- **EXERCISE**
Your answer should be every line with the word "header", copied from the data below.

- **PROVIDED DATA**
* * * * * * * * *

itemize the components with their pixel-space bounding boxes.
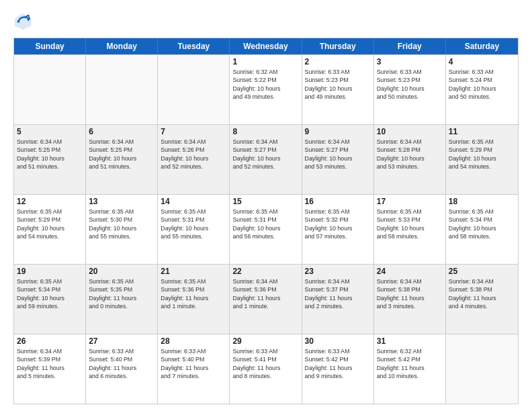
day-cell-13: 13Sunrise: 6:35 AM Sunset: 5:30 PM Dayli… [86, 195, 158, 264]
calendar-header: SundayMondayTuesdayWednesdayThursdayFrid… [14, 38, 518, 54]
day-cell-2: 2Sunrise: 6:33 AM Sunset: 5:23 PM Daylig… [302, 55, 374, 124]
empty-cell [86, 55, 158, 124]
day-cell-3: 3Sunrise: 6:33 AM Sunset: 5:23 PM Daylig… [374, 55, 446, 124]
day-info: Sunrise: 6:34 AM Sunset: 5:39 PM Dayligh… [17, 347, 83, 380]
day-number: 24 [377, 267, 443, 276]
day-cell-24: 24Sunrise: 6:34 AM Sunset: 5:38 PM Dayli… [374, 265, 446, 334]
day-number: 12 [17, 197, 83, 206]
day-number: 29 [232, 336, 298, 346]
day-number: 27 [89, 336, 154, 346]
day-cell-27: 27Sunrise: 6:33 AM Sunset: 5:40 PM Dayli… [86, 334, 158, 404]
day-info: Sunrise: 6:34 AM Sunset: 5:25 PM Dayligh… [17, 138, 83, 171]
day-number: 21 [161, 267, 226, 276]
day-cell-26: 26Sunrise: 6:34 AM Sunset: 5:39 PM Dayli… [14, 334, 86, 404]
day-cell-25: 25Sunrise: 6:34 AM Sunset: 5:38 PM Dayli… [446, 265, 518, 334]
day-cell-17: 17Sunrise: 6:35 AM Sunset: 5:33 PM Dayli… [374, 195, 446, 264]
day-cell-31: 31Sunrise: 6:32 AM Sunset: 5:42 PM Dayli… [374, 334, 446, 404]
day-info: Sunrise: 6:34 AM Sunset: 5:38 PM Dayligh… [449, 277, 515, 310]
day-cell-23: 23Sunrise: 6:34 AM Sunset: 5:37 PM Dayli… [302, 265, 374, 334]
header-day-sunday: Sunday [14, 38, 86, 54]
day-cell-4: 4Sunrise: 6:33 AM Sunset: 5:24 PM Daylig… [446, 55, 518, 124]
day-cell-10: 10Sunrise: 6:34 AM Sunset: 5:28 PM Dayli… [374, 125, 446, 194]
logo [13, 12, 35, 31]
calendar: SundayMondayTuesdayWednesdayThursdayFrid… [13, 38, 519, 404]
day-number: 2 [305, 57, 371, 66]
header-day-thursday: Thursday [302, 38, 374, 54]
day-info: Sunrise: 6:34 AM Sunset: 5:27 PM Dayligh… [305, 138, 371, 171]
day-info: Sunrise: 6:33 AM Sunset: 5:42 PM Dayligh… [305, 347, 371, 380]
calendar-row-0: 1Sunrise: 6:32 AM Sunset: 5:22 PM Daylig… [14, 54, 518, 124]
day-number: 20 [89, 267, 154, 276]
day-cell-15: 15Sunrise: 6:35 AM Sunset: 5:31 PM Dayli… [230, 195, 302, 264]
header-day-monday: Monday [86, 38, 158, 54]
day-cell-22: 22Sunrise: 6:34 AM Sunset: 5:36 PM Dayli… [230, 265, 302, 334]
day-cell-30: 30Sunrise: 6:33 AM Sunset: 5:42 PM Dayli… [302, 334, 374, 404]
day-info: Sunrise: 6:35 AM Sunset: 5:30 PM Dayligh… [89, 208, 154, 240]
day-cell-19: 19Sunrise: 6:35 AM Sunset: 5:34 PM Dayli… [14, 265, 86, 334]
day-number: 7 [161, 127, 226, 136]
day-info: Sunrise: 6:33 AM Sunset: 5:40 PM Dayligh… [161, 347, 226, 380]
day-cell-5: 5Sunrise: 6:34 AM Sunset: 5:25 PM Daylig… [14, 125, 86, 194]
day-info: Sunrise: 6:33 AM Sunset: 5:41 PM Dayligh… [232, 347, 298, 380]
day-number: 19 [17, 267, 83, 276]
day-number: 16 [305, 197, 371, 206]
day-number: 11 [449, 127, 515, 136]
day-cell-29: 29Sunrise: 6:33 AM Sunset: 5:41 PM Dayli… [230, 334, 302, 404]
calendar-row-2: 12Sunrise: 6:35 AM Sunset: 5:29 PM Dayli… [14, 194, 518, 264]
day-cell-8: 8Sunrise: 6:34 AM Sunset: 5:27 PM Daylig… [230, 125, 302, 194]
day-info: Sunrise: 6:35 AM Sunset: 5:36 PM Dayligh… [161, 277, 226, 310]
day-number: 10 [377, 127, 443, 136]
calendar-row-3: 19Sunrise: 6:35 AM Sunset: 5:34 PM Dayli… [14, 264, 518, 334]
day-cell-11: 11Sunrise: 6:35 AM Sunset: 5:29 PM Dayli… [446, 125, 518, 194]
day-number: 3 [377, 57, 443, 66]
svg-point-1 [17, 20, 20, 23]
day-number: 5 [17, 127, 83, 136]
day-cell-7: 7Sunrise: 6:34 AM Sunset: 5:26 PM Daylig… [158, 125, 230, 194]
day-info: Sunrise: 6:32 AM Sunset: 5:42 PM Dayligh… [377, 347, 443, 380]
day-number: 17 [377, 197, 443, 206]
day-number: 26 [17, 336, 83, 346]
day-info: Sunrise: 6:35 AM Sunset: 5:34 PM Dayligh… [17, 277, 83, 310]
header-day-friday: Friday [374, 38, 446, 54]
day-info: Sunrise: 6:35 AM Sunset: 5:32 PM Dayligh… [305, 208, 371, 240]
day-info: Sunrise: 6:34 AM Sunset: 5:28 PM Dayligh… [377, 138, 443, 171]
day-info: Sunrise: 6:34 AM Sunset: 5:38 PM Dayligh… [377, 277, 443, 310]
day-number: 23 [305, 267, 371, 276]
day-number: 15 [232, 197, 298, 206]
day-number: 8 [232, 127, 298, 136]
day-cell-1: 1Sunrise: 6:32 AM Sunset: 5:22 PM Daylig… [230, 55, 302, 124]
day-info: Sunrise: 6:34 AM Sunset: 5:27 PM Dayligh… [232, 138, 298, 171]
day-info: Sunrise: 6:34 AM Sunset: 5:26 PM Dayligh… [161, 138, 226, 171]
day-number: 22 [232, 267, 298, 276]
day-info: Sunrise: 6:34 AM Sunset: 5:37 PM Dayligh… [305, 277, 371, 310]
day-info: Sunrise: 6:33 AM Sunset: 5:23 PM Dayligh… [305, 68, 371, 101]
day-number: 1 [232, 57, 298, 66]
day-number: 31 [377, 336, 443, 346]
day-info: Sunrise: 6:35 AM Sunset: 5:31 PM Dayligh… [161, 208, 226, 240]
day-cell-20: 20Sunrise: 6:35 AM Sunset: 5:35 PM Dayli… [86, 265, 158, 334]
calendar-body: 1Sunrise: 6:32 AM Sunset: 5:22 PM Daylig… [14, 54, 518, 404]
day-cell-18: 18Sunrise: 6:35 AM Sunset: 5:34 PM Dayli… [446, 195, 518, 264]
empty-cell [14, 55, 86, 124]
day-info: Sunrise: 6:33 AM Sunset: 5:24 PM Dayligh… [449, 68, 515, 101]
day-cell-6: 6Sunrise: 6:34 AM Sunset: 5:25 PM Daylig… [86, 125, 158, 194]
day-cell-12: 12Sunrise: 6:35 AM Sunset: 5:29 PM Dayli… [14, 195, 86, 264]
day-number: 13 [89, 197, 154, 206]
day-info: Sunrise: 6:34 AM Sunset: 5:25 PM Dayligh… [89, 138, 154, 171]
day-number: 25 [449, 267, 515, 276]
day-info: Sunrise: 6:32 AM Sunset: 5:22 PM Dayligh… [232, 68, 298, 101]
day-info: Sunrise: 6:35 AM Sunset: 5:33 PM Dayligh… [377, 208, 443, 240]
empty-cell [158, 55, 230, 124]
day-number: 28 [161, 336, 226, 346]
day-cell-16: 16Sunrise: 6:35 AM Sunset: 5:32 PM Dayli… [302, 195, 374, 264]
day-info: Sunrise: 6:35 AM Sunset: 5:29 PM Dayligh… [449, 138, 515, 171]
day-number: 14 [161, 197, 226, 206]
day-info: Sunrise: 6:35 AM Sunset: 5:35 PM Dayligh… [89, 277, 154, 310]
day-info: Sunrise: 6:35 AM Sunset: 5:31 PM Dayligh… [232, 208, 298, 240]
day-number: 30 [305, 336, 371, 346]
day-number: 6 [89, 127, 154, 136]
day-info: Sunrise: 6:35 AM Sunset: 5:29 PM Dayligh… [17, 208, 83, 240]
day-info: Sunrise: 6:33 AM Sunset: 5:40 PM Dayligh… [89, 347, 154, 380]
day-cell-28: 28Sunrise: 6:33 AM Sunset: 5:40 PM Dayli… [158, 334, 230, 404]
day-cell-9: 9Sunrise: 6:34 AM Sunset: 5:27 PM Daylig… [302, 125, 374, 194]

* * * * * * * * *

- **WRITTEN RESPONSE**
calendar-header: SundayMondayTuesdayWednesdayThursdayFrid… [14, 38, 518, 54]
header-day-sunday: Sunday [14, 38, 86, 54]
header-day-thursday: Thursday [302, 38, 374, 54]
header-day-monday: Monday [86, 38, 158, 54]
header-day-friday: Friday [374, 38, 446, 54]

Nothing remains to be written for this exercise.